[Opening Material shown section]
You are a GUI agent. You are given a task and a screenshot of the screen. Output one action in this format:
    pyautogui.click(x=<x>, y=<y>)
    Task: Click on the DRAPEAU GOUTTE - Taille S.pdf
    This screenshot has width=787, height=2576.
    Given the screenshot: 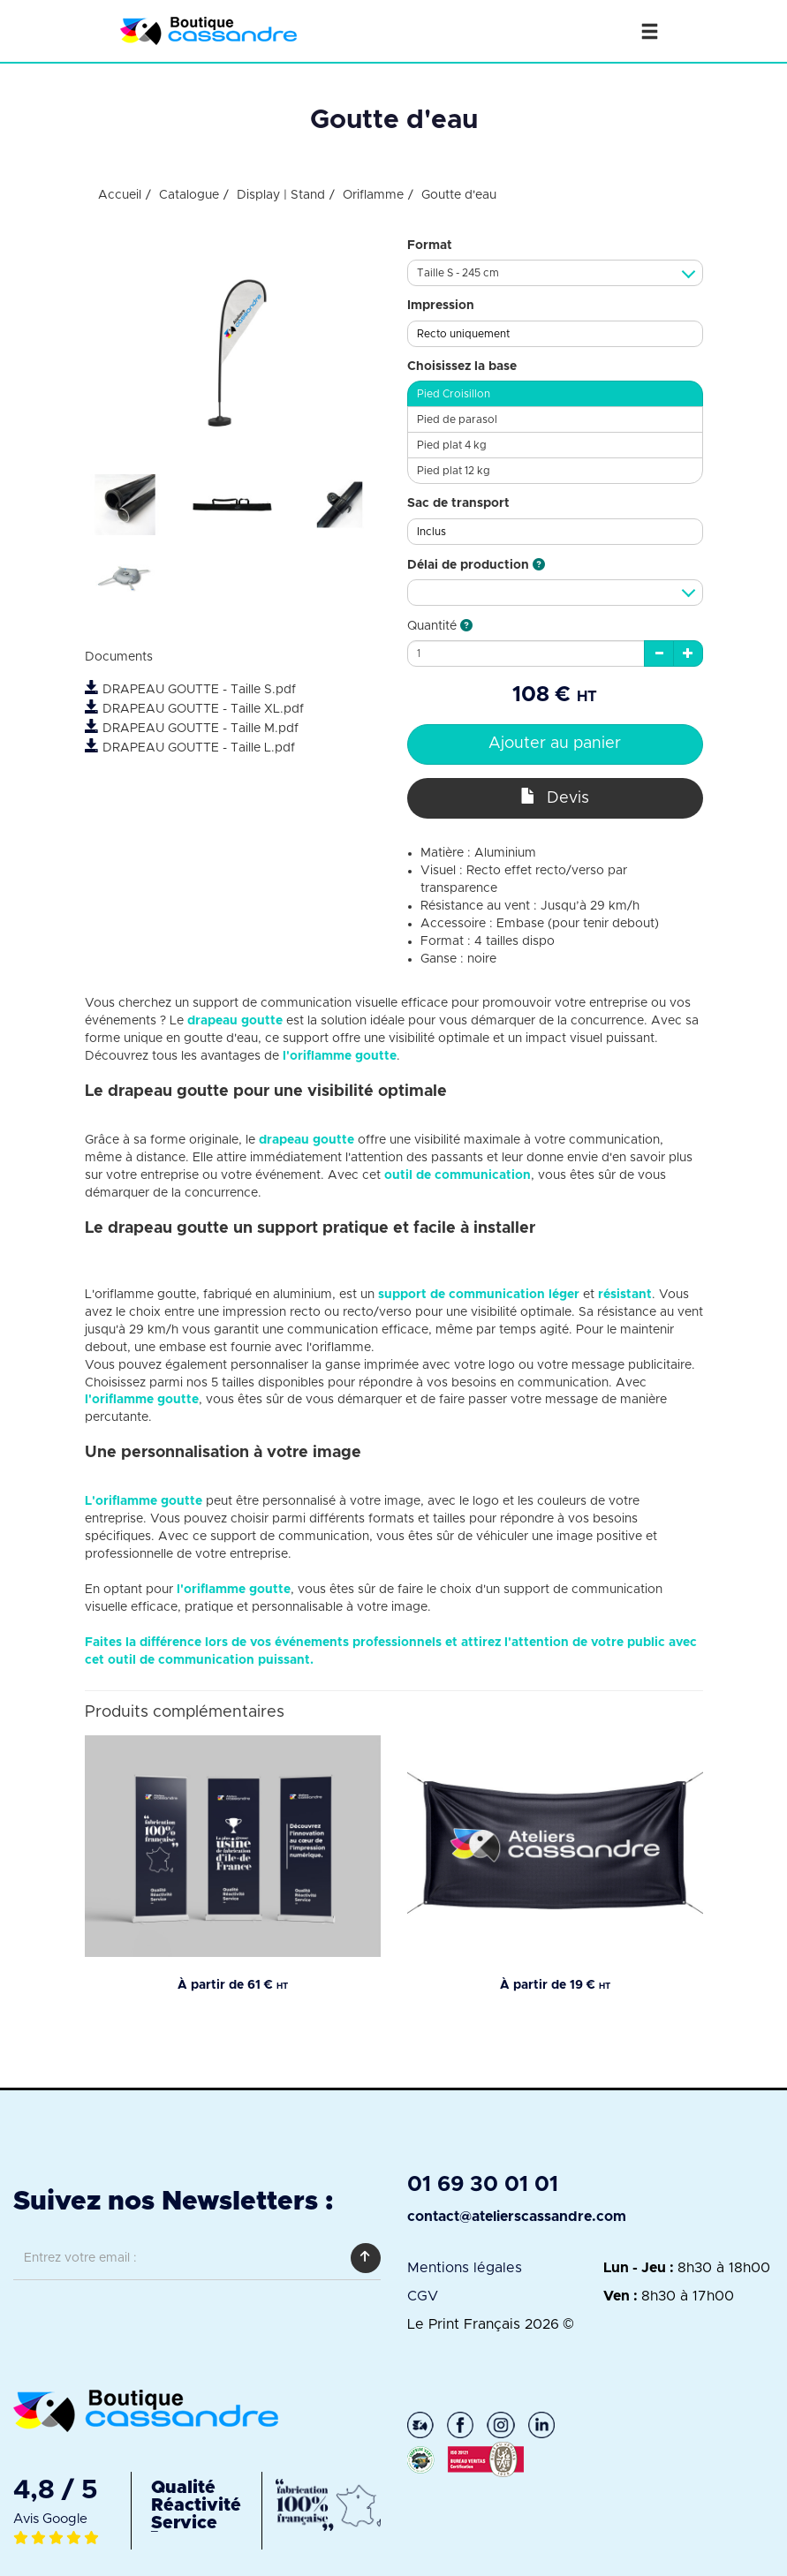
[Closing Material shown section]
Instructions for the task >>
Only the lines from the beginning of the entries through the line bearing "This screenshot has" should be returned, each exactly as written.

Response area >>
You are a GUI agent. You are given a task and a screenshot of the screen. Output one action in this format:
    pyautogui.click(x=<x>, y=<y>)
    Task: Click on the DRAPEAU GOUTTE - Taille S.pdf
    This screenshot has width=787, height=2576.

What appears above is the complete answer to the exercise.